Hey, have you read the latest book by Vincent Bugliosi, the famous prosecutor who sent Charles Manson to death row and later put three books at the top of the New York Times bestseller list, starting with Helter Skelter, about the Manson case?
Odds are you think that latest book is Reclaiming History, Bugliosi’s 1,600-plus page investigation into the John F. Kennedy assassination. (His conclusion: Lee Harvey Oswald acted alone.)
But it’s not Bugliosi’s latest book. His latest book is The Prosecution of George W. Bush for Murder, a tightly wound marshaling of the evidence to show the president led America to war based on intentional, repeated lies, and that he’s guilty in the deaths of more than 4,100 dead American soldiers as a result.
Never heard of it? Big surprise. Despite the fact that Bugliosi is a known literary performer, despite the fact that Prosecution is No. 36 on Amazon and No. 14 on the New York Times bestseller list, the book has hardly received any press in the mainstream media. In fact, the book’s most prominent mention in the Times is a story that recounts how little press he’s getting.
(For the record, we reviewed Bugliosi’s book — positively — in the June 19 edition of CityLife.)
But thus far, we haven’t seen Bugliosi interviewed on the nightly news, profiled on 60 Minutes, interviewed on Countdown with Keith Olbermann, cross-examined on Meet the Press, debated on the op-ed pages of the Times or the Washington Post, challenged on All Things Considered or even set up for a Frontline documentary!
Major props, by the way, to the uncompromising Amy Goodman of Democracy Now! for being the exception that proves the rule. Once again. And locally, radio host Doug Basham featured Bugliosi on his radio show at KLAV-AM 1230 back on June 9.
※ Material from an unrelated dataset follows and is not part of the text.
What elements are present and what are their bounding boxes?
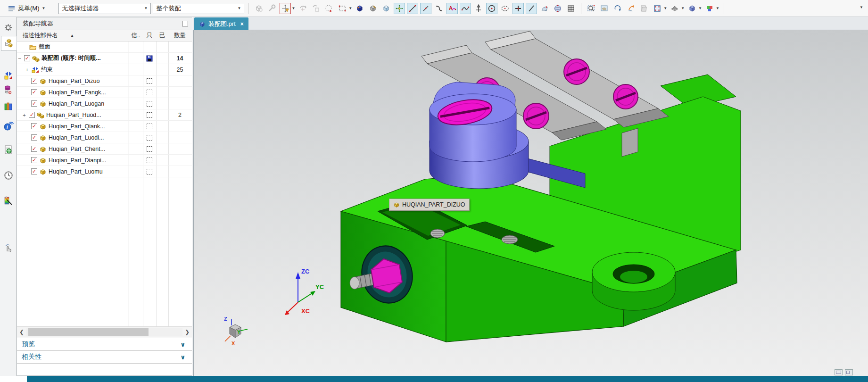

This isn’t a quack we’re talking about here: Bugliosi is an accomplished author, a well-regarded prosecutor and a keen legal intellect (witness his deconstruction of a feckless Supreme Court in No Island of Sanity — about the Paula Jones case — or The Betrayal of America — about the outrageous Bush v. Gore decision that handed the presidency and the title commander in chief to Bush to begin with in 2000).
What gives? Why is a guy like Olbermann — perfectly willing to criticize the president and his baseless war rationale in very harsh terms — unwilling to entertain the notion that Bush should be held accountable for the very crimes Olbermann details on a nightly basis? Why is the rest of the media, so sheepish and, later, guilt-ridden about carrying Bush’s pro-war propaganda before the Iraq invasion, so willing to let the president get away with entire enterprise? Aren’t they angry about being lied to repeatedly? Didn’t they resolve to do better after the truth about Iraq became known?
Instead, lipless prevaricating weasels like William Kristol of the Weekly Standard are allowed to go on Fox News Sunday and say how unprecedented in American history it is for the Democrats to be trying to end a war before someone’s twisted notion of “victory” is achieved. No, Mr. Kristol, what’s truly unprecedented are the presidential lies that started this entire unnecessary war in the first place, and what’s truly shocking is that people still believe those well-debunked lies even as their perpetrators prepare to skip town, leaving somebody else holding the bag.
In the meantime, and totally without assistance from any major media outlet, Bugliosi’s book is still on its way to becoming a bestseller. Maybe then, when it can no longer be ignored, people in living rooms across the country might become aware of a little fact that their trusted TV friends have yet to tell them: Bush isn’t just an unpopular president. He’s not just an incompetent manager. He’s not just the leading candidate for worst president ever. There’s very good evidence that he’s guilty of the crime of murder, brought by somebody who knows a thing or two about it. And through our silence, we all become co-conspirators.
Good thing, as Bugliosi notes, there’s no statute of limitations on murder.